Friday, June 10, 2005

Thank God for the Japs

Thank God for the Japs.

U.S. auto manufacturers still seem unable to come to grips with the needs of the times, but the Japanese keep rolling right along. Somebody needs to.

General Motors announced a few days ago that it would be laying off 25,000 workers in a restructuring effort aimed at stemming its massive losses of over a billion dollars per year. And GM isn't the only one in trouble. Both GM and Ford recently had their bond ratings downgraded to junk status.

None of the traditional "big three" auto makers inspires. It seems all they know how to do is build a bigger SUV, and with fuel prices on the rise, that's not a winning strategy.

On the other hand, the Japanese have been turning out marvels of quality and economy for decades. My '92 Honda Civic, purchased new for a mere $11,700 (and that includes an overpriced $900 CD player) is still going strong at 430,000 miles. True, it did blow a head gasket at 407,000 miles, but before that it had no engine work whatsoever save for routine maintenance. The mechanic, peering into the engine while the head was off, said the cylinder walls showed no signs of wear.

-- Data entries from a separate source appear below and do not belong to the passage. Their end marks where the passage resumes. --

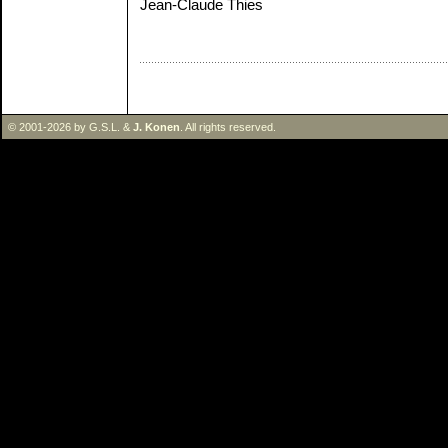
Jean-Claude Thies
© 2001-2026 by G.S.L. &
J. Konen
. All rights reserved.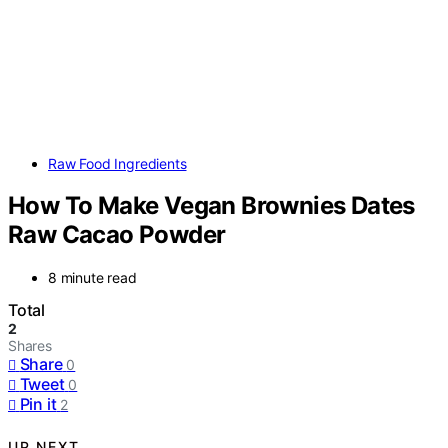
Raw Food Ingredients
How To Make Vegan Brownies Dates
Raw Cacao Powder
8 minute read
Total
2
Shares
Share
0
Tweet
0
Pin it
2
UP NEXT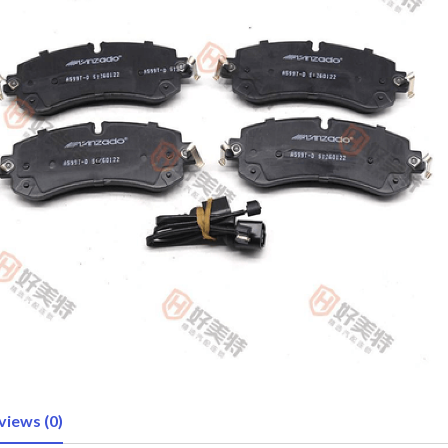
views (0)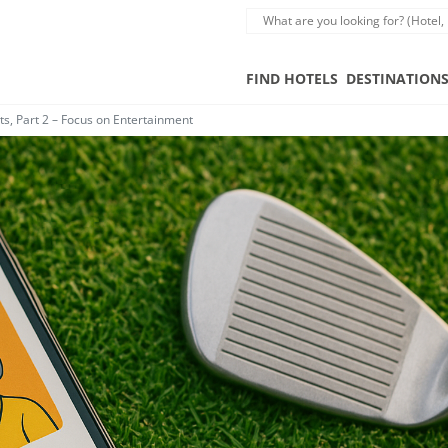
FIND HOTELS
DESTINATION
, Part 2 – Focus on Entertainment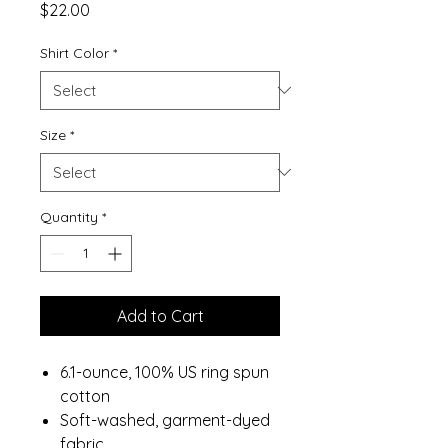
Price
$22.00
Shirt Color
*
Size
*
Quantity
*
Add to Cart
6.1-ounce, 100% US ring spun
cotton
Soft-washed, garment-dyed
fabric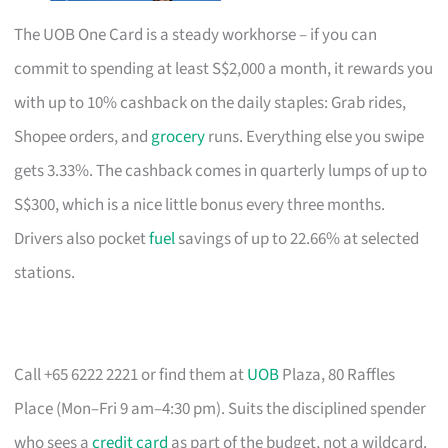
The UOB One Card is a steady workhorse – if you can
commit to spending at least S$2,000 a month, it rewards you
with up to 10% cashback on the daily staples: Grab rides,
Shopee orders, and
grocery
runs. Everything else you swipe
gets 3.33%. The cashback comes in quarterly lumps of up to
S$300, which is a nice little bonus every three months.
Drivers also pocket
fuel
savings of up to 22.66% at selected
stations.
Call +65 6222 2221 or find them at
UOB
Plaza, 80 Raffles
Place (Mon–Fri 9 am–4:30 pm). Suits the disciplined spender
who sees a
credit card
as part of the budget, not a wildcard.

This peppy little car continues to get 40 miles to the gallon.

Over the past few years both Toyota and Honda have been cranking out high quality hybrid cars that have gained rapid acceptance and a devoted following in the marketplace. These amazing little feats of engineering have hit the ground running and have performed remarkably well for such a new technology. Ford is a Johnny-come-lately with its Escape hybrid.

Now comes a review in the New York Times of Honda's FCX, a still experimental but honest-to-god hydrogen fuel cell vehicle. Honda loaned it to the Times reviewer for a week, and he put a few hundred real-world miles on it. Sure, Detroit is working on hydrogen vehicles as well, but why is it that the Japanese are always at the forefront of whatever good is occurring in automotive technology?

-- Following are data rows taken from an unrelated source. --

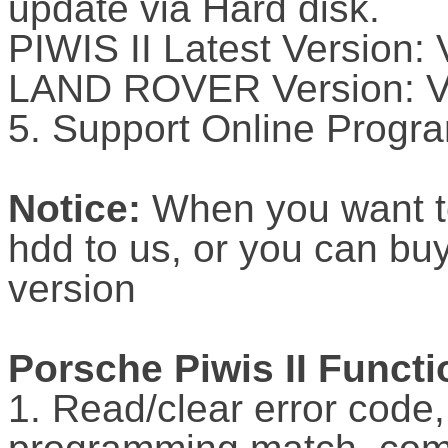
update via Hard disk.
PIWIS II Latest Version:
LAND ROVER Version: 
5. Support Online Progr
Notice:
When you want t
hdd to us, or you can buy
version
Porsche Piwis II Functi
1. Read/clear error code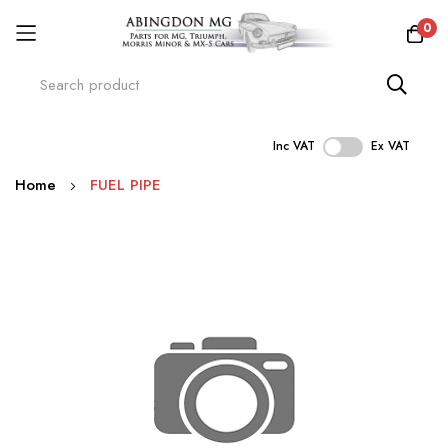
0
Inc VAT
Ex VAT
Skip
Home
FUEL PIPE
to
Content
Skip
to
the
end
of
the
images
gallery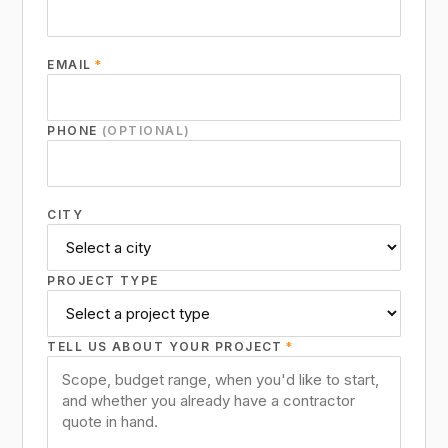
EMAIL
*
PHONE
(OPTIONAL)
CITY
PROJECT TYPE
TELL US ABOUT YOUR PROJECT
*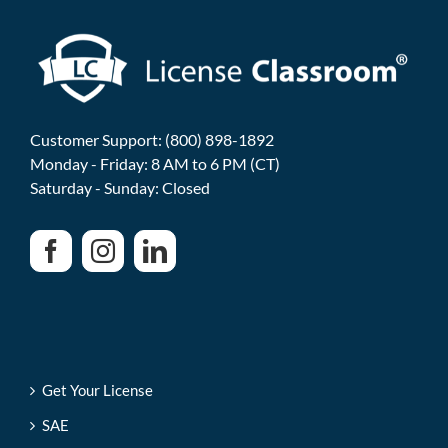
Customer Support: (800) 898-1892
Monday - Friday: 8 AM to 6 PM (CT)
Saturday - Sunday: Closed
Get Your License
SAE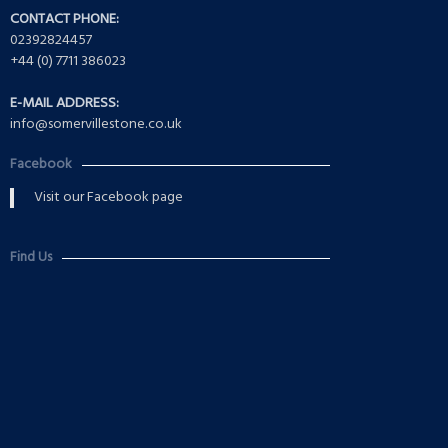
CONTACT PHONE:
02392824457
+44 (0) 7711 386023
E-MAIL ADDRESS:
info@somervillestone.co.uk
Facebook
Visit our Facebook page
Find Us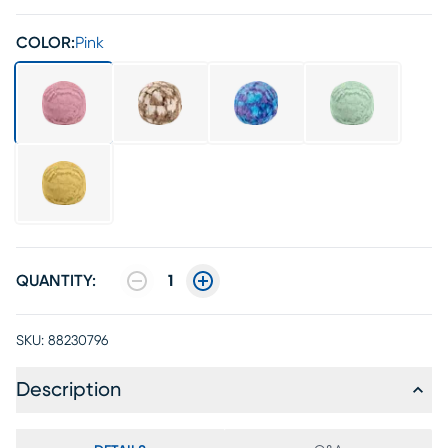
COLOR:
Pink
QUANTITY:
1
SKU:
88230796
Description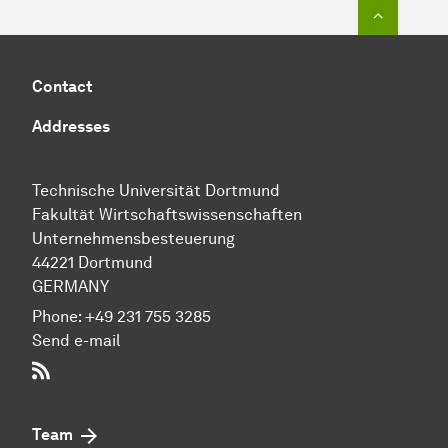
To top o
Contact
Addresses
Technische Uni­ver­si­tät Dort­mund
Fakultät Wirtschafts­wissen­schaften
Unternehmensbesteuerung
44221 Dortmund
GERMANY
Phone:
+49 231 755 3285
Send e-mail
RSS-Feed
Team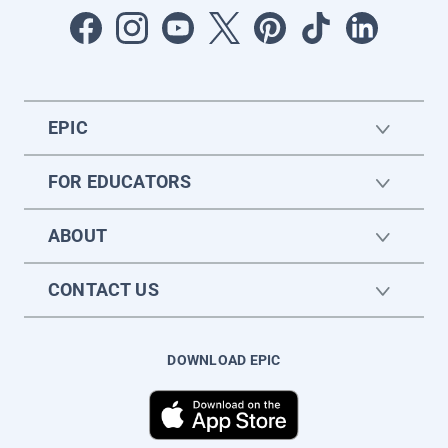
EPIC
FOR EDUCATORS
ABOUT
CONTACT US
DOWNLOAD EPIC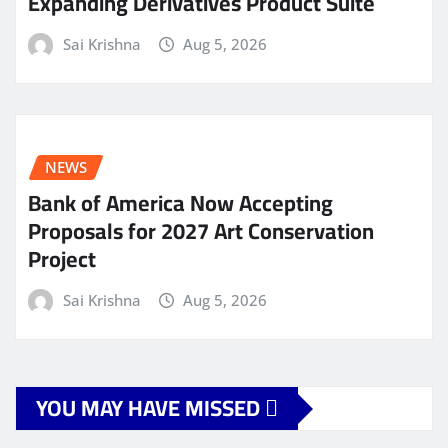
Expanding Derivatives Product Suite
Sai Krishna
Aug 5, 2026
NEWS
Bank of America Now Accepting
Proposals for 2027 Art Conservation
Project
Sai Krishna
Aug 5, 2026
YOU MAY HAVE MISSED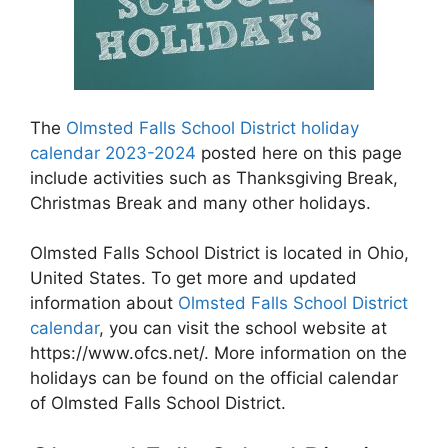
The
Olmsted Falls School District holiday
calendar 2023-2024
posted here on this page
include activities such as Thanksgiving Break,
Christmas Break and many other holidays.
Olmsted Falls School District is located in Ohio,
United States. To get more and updated
information about
Olmsted Falls School District
calendar
, you can visit the school website at
https://www.ofcs.net/. More information on the
holidays can be found on the official calendar
of Olmsted Falls School District.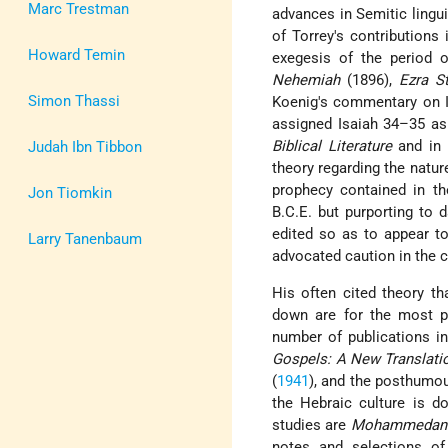
Marc Trestman
advances in Semitic lingu
of Torrey's contributions
Howard Temin
exegesis of the period
Nehemiah
(1896),
Ezra S
Simon Thassi
Koenig's commentary on I
assigned Isaiah 34–35 as 
Biblical Literature
and in
Judah Ibn Tibbon
theory regarding the natur
prophecy contained in t
Jon Tiomkin
B.C.E. but purporting to 
edited so as to appear to
Larry Tanenbaum
advocated caution in the 
His often cited theory t
down are for the most pa
number of publications i
Gospels: A New Translati
(
1941
), and the posthum
the Hebraic culture is 
studies are
Mohammedan 
notes and selections of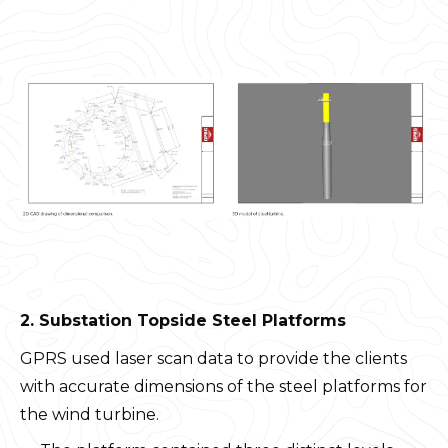
2. Substation Topside Steel Platforms
GPRS used laser scan data to provide the clients
with accurate dimensions of the steel platforms for
the wind turbine.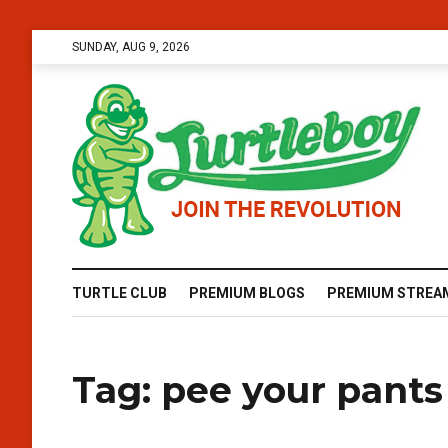
SUNDAY, AUG 9, 2026
TURTLE CLUB
PREMIUM BLOGS
PREMIUM STREA
Tag:
pee your pants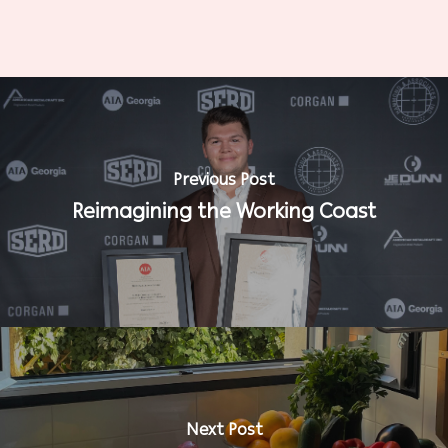
Previous Post
Reimagining the Working Coast
Next Post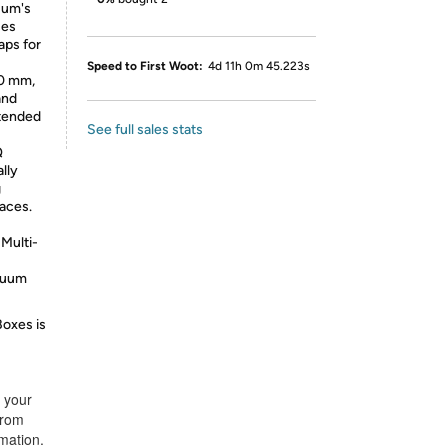
uum's
ses
aps for
Speed to First Woot:
4d 11h 0m 45.223s
20 mm,
and
xtended
See full sales stats
Q
lly
g
faces.
Multi-
acuum
Boxes is
t your
from
rmation.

And why is it that the U.S. automakers are failing while the Japanese continue to excel? I don't know. But it strikes me that Detroit exemplifies the same kind of "can't do" attitude that I see at the highest levels of U.S. government: refusal to change, an approach to energy planted firmly in the past, head planted firmly in the sand, and little vision or enthusiasm about what can and must be done. Thank God for the Japs.